Retrieving and Querying Splink results with the SplinkDataFrame¶
Splink returns tables of results using a class called a SplinkDataFrame
. e.g. when you run df_predict = linker.predict()
df_predict
is a SplinkDataFrame
A SplinkDataFrame
is a abstraction Splink's results, which under the hood are a table in the underlying database.
It's possible to convert a SplinkDataFrame
into a Pandas dataframe using splink_df.as_pandas_dataframe()
. However, this is not recommended because Splink results can be very large, so converting them into pandas can be slow and result in out of memory errors.
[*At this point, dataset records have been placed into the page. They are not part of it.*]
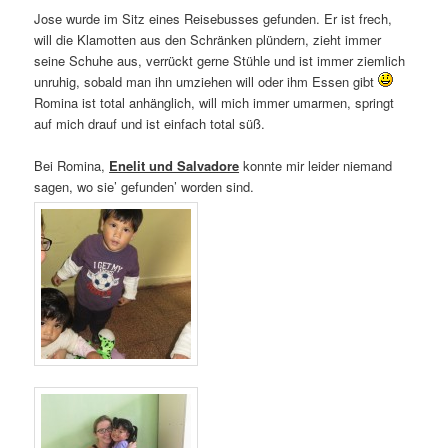
Jose wurde im Sitz eines Reisebusses gefunden. Er ist frech,
will die Klamotten aus den Schränken plündern, zieht immer
seine Schuhe aus, verrückt gerne Stühle und ist immer ziemlich
unruhig, sobald man ihn umziehen will oder ihm Essen gibt
Romina ist total anhänglich, will mich immer umarmen, springt
auf mich drauf und ist einfach total süß.
Bei Romina,
Enelit und Salvadore
konnte mir leider niemand
sagen, wo sie’ gefunden’ worden sind.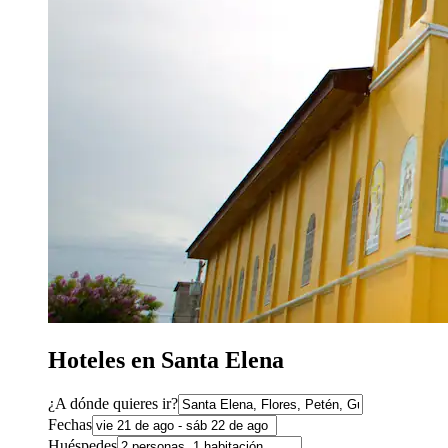
Hoteles en Santa Elena
¿A dónde quieres ir?
Fechas
Huéspedes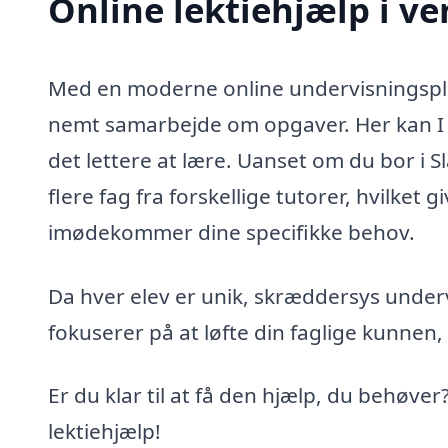
Online lektiehjælp i ve
Med en moderne online undervisningsplat
nemt samarbejde om opgaver. Her kan I 
det lettere at lære. Uanset om du bor i 
flere fag fra forskellige tutorer, hvilket 
imødekommer dine specifikke behov.
Da hver elev er unik, skræddersys underv
fokuserer på at løfte din faglige kunnen,
Er du klar til at få den hjælp, du behøver
lektiehjælp!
You can find out the name of the table in the underlying database using df_predict.physical_name
. This enables you to run SQL queries directly against the results.
You can execute queries using linker.query_sql
.
This is the recommended approach as it's typically faster and more memory efficient than using pandas dataframes.
The following is an example of this approach, in which we use SQL to find the best match to each input record in a link_type="link_only"
job (i.e remove duplicate matches):
# Linker is a duckdb linker with link_type set to "link_only"
results = linker.predict(threshold_match_probability=0.75)
sql = f"""
with ranked as
(
select *,
row_number() OVER (
PARTITION BY unique_id_l order by match_weight desc
) as row_number
from {results.physical_name}
)
select *
from ranked
where row_number = 1
"""
linker.query_sql(sql)
Note that linker.query_sql
will return a pandas dataframe by default, but you can instead return a SplinkDataFrame as follows:
linker.query_sql(sql, output_type='splink_df')